Justo porque vienen dos años de urnas sucesivas, puede ser una moción electoralmente rentable para el PSOE. Elecciones andaluzas en la primavera próxima, las municipales en toda España en mayo, autonómicas en la mayoría de las comunidades también en mayo, probablemente las catalanas, en noviembre o mayo, sin olvidar las legislativas que Rajoy acabará convocando antes o después. Un racimo de citas electorales que hubiesen cogido al PSOE de la mano del PP. Con la moción, los socialistas buscan aparecer de la noche a la mañana como la alternativa que nunca han sido desde que el propio Sánchez cambió el no es no por el sí es sí. Y lo que nadie puede negar es que en apenas dos días, ha logrado convertirse en el protagonista de la semana.

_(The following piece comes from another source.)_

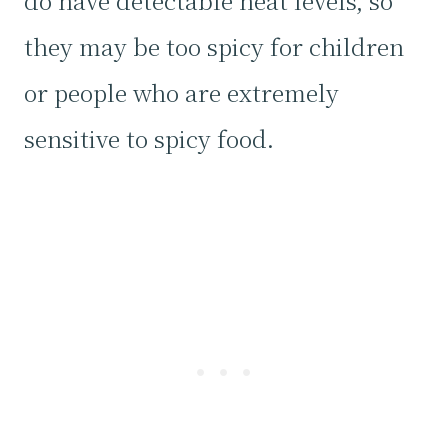
do have detectable heat levels, so
they may be too spicy for children
or people who are extremely
sensitive to spicy food.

La recuperación de los millones de votos del PSOE trasvasados a Rivera e Iglesias son el eje de esta moción. Identificar a Cs con el PP, tras haber intentado formar el gobierno Rivera-Sánchez en febrero de 2016, puede ser una posibilidad, dada la muy preocupante orientación joseantoniana de Ciudadanos; apelar al voto útil de Podemos para echar a Rajoy también puede serlo, ya que la formación morada se ha visto afectada por una súbita burbuja inmobiliaria de alcance electoral previsible. El mantra es el mismo para unos como para otros: Rivera apoya a Rajoy como Iglesias lo sostuvo hace dos años. El problema, sin embargo, es que venden la piel de Rajoy antes de haberlo cazado.

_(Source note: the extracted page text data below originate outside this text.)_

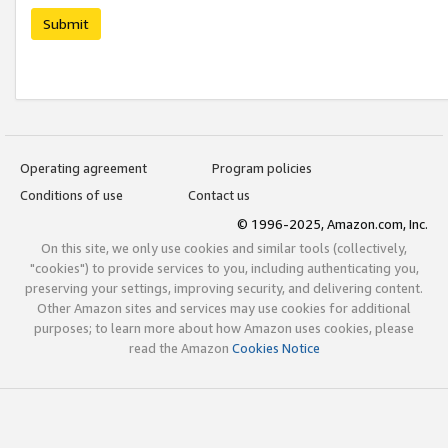
Submit
Operating agreement
Program policies
Conditions of use
Contact us
© 1996-2025, Amazon.com, Inc.
On this site, we only use cookies and similar tools (collectively,
"cookies") to provide services to you, including authenticating you,
preserving your settings, improving security, and delivering content.
Other Amazon sites and services may use cookies for additional
purposes; to learn more about how Amazon uses cookies, please
read the Amazon
Cookies Notice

Y es que Rajoy no es Suárez. La rápida convocatoria, para este jueves, del debate sobre la moción de censura, junto con el veto del presidente del Consejo General del Poder Judicial, Carlos Lesmes, a la presencia del magistrado José Ricardo de Prada en la vistilla que deberá decidir sobre el ingreso en prisión provisional de la señora de  Luis Bárcenas, muestra la rapidez de reflejos de la Moncloa junto con la inquebrantable decisión de no rendirse en la guerra de trincheras que libran en los despachos del Tribunal Supremo y de la Audiencia Nacional las brigadas judiciales de la derecha constitucional del PP y de la derecha preconstitucional del Cs. Porque el presente de Rajoy depende tanto de la derrota de Pedro Sánchez, que se producirá este viernes, como de la victoria de Lesmes.